- [Work item]: Taking the line with "Hueman theme (282, 1300)" as the first and the line with "Historier (353, 214)" as the last, set down exactly every line in that range from the entries below, and no more.

====== Source records

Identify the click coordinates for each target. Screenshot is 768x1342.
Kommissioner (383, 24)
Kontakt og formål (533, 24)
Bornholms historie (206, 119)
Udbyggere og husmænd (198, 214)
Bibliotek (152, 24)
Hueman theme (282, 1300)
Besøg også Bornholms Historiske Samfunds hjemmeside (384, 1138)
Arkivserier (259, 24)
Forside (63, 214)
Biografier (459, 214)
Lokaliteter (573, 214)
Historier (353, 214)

============
====== Source records

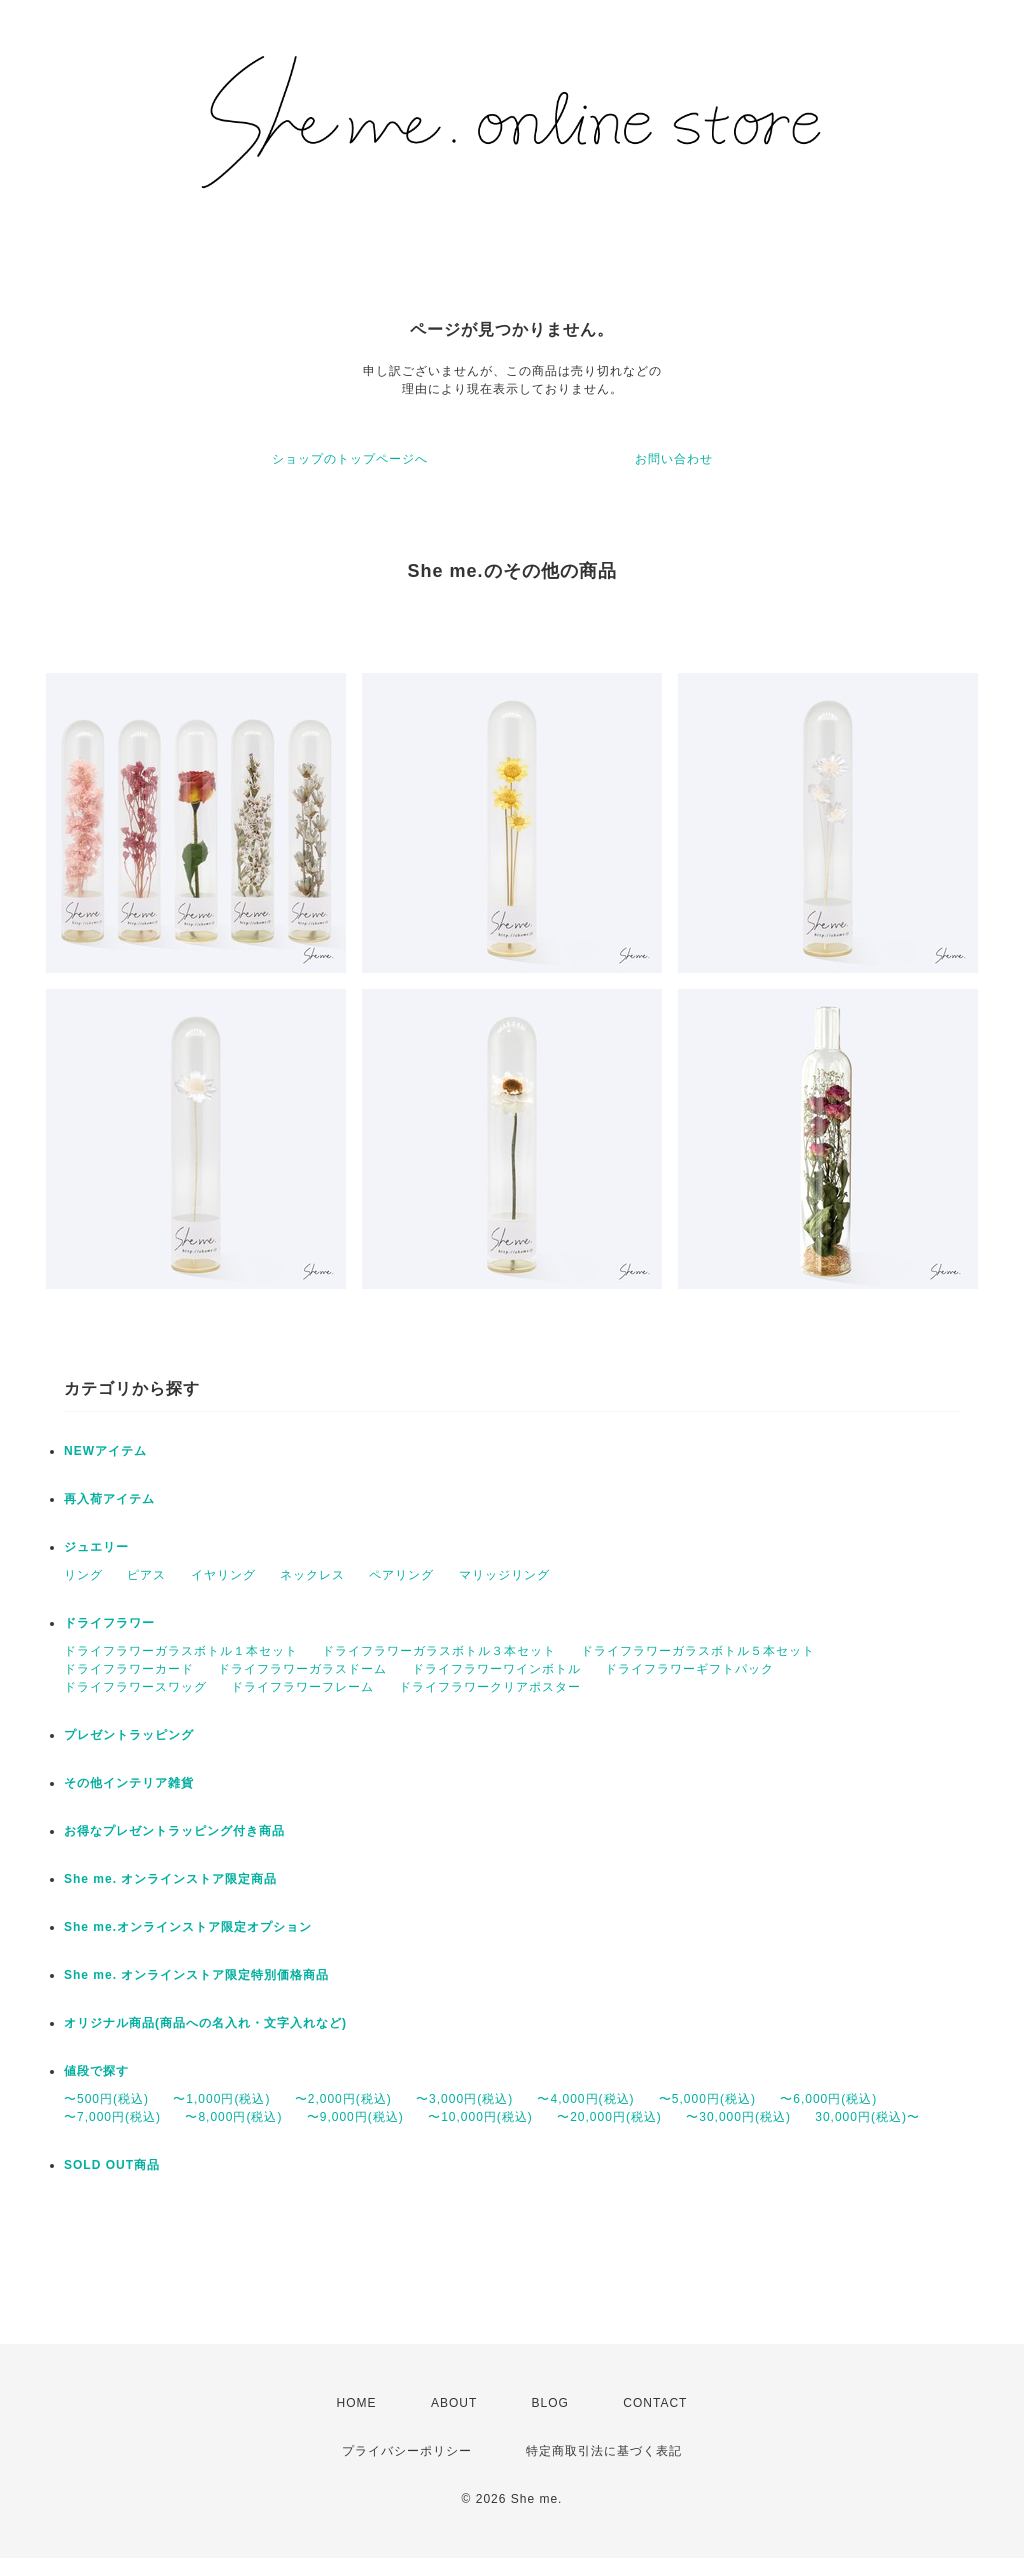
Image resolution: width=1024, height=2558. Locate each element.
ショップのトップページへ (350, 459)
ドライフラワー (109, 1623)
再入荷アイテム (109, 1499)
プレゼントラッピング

============
====== Source records

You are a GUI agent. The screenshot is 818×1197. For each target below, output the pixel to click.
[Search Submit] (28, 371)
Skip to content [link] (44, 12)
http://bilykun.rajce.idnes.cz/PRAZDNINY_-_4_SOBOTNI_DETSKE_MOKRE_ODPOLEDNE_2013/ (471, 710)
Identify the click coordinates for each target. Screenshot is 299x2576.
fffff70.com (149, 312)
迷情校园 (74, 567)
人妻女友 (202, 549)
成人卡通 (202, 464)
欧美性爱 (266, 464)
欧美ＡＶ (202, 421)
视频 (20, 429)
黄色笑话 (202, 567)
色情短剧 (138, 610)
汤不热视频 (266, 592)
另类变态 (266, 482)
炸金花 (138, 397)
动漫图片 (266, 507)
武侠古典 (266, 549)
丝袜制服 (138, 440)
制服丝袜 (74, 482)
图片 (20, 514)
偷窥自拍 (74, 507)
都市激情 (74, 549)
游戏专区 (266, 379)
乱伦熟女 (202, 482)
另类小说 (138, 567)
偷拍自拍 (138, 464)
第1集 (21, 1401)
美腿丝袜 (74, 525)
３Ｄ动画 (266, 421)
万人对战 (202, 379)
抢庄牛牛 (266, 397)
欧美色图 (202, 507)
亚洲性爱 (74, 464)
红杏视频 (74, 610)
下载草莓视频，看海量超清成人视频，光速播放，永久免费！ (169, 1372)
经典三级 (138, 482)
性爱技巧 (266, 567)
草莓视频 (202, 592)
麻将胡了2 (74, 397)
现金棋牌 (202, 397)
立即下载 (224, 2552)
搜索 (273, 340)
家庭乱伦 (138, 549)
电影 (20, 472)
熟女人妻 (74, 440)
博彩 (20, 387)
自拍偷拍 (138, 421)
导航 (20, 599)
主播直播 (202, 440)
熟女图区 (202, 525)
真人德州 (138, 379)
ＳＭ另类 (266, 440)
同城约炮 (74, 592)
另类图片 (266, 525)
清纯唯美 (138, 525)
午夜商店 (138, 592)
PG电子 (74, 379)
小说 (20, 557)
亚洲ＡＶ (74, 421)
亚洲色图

============

- [The completed task]:
Hueman theme (282, 1300)
Besøg også Bornholms Historiske Samfunds hjemmeside (384, 1138)
Arkivserier (259, 24)
Forside (63, 214)
Biografier (459, 214)
Lokaliteter (573, 214)
Historier (353, 214)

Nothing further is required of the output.